After the likely compromise of the domain controller, an RDP connection is observed toward workstation 10.42.85.115, which then also begins communicating with the C2. We then observe Kerberos requests for particularly sensitive services, SMB accesses consistent with domain exploration or privileged use, and finally a bkrp_BackupKey call on the BackupKey interface, suggesting a serious attempt to recover DPAPI-related secrets.

One important clarification: the PCAP does not give us absolute proof that the secret itself was exfiltrated. What it does give us, however, is more than enough to state with a high level of confidence that the attacker very likely obtained the means to access the Szechuan sauce.

MITRE ATT&CK mapping

Here is the ATT&CK mapping we can propose based on what we observe in the PCAP:

  • T1046 - Network Service Discovery The initial Nmap scan clearly matches a service discovery phase.

  • T1133 - External Remote Services For the initial access phase, the scenario is consistent with abuse of an externally exposed remote service.

  • T1110 / T1110.001 - Brute Force / Password Guessing The burst of RDP attempts against the Administrator account is consistent with a brute-force attempt through repeated password guessing.

  • T1105 - Ingress Tool Transfer The download of coreupdater.exe from attacker infrastructure to the domain controller clearly fits this technique.

  • T1071.001 - Application Layer Protocol: Web Protocols The HTTP/HTTPS communications with attacker infrastructure and the C2 server fit this category.

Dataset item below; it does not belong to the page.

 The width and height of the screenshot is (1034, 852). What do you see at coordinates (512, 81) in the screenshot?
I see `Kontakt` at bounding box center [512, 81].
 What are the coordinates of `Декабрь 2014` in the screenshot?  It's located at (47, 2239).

  • T1021.001 - Remote Services: Remote Desktop Protocol The pivot observed between 10.42.85.10 and 10.42.85.115 over RDP fits very well with lateral movement through remote services.

  • T1021.002 - Remote Services: SMB/Windows Admin Shares Access to IPC$ and SMB shares on the domain controller fits naturally in this family of techniques.

  • T1555 - Credentials from Password Stores For the DPAPI-related activity, this is the most reasonable mapping, though we should stay cautious: the PCAP strongly suggests the ability to retrieve protected secrets, but does not provide perfect visibility into the exact host-side mechanism.

  • T1039 - Data from Network Shared Drive The final access to FileShare is consistent with collection from a network share.